A day after the devastating earthquake struck, local officials said that the death toll had increased to 252 with hundreds of others injured. Rescue workers on Tuesday continued to pull the dead and injured from the rubble in Indonesia’s most populous province as more than 100 aftershocks roiled the region.

The full scope of the destruction from Monday’s shallow, magnitude 5.6 earthquake remained unclear with scores still reported missing. Search efforts have been hampered by power outages and roads to some of the affected areas were blocked by landslides.

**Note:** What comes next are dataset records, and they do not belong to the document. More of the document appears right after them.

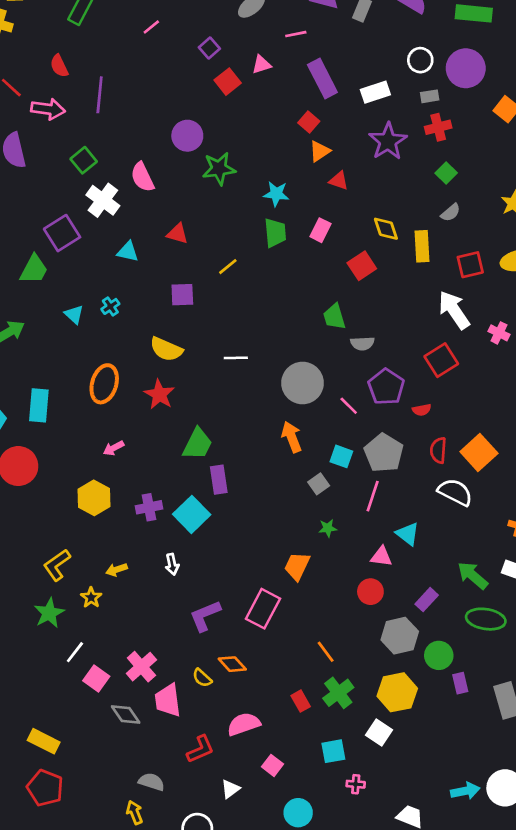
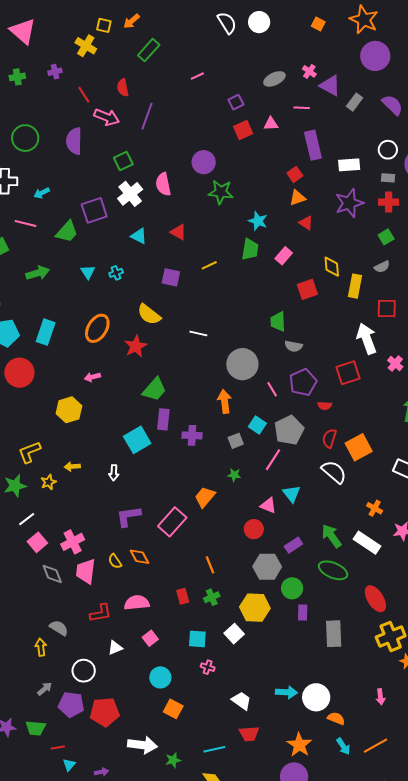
purple cross: (149, 507) -> (192, 435), moved
green cross: (338, 693) -> (212, 597), size x0.7

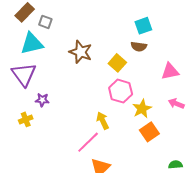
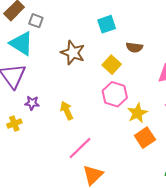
cyan square: (143, 26) -> (107, 24), moved
cyan triangle: (32, 44) -> (21, 43), turned 45
yellow arrow: (103, 121) -> (67, 111), moved

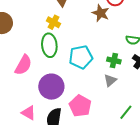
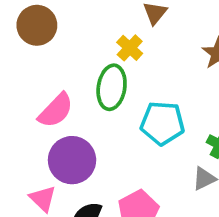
purple circle: (51, 87) -> (72, 160), moved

Most of the dead were crushed in collapsed buildings, emergency response officials said. Many of the victims were women and children who were indoors in homes or schools that crumbled when the earthquake struck on Monday afternoon, Ridwan Kamil, governor of West Java province, said.

Many remote villages remained inaccessible a day later, he said, and unstable phone or Internet connections left many people without information about the whereabouts or safety of family members and relatives. The sloping, hilly terrain of the district of Cianjur, an agricultural region that was the epicentre of Monday’s earthquake, made it especially vulnerable to landslides, he said.

After being trapped amid the fallen bricks of her home, Supartika was eventually rescued by her husband and neighbours. She was only taken to the hospital hours later, around 8pm on Monday, because of the limited number of ambulances.

“I was shocked. It was very sudden,” she said. Her right hand was broken, right shoulder dislocated and her leg lacerated by broken glass. “My house is flat to the earth.”

Earthquakes are a daily occurrence in Indonesia, which sits on the “Ring of Fire”, an arc of volcanoes and fault lines along the Pacific Basin. And the landslides that follow can be especially catastrophic in a country where deforestation for farmland and illegal small-scale gold mining operations have contributed to unstable soil conditions.

President Joko Widodo of Indonesia on Tuesday visited Cianjur, the city nearest to the epicentre of the earthquake, pledging aid to victims to rebuild and promising to improve building standards.

“It’s important to have quake-proof buildings,” he said on Tuesday.

“We’re focusing first on opening road access in landslide-affected areas. I’ve instructed that evacuation and rescue of buried victims be prioritized.”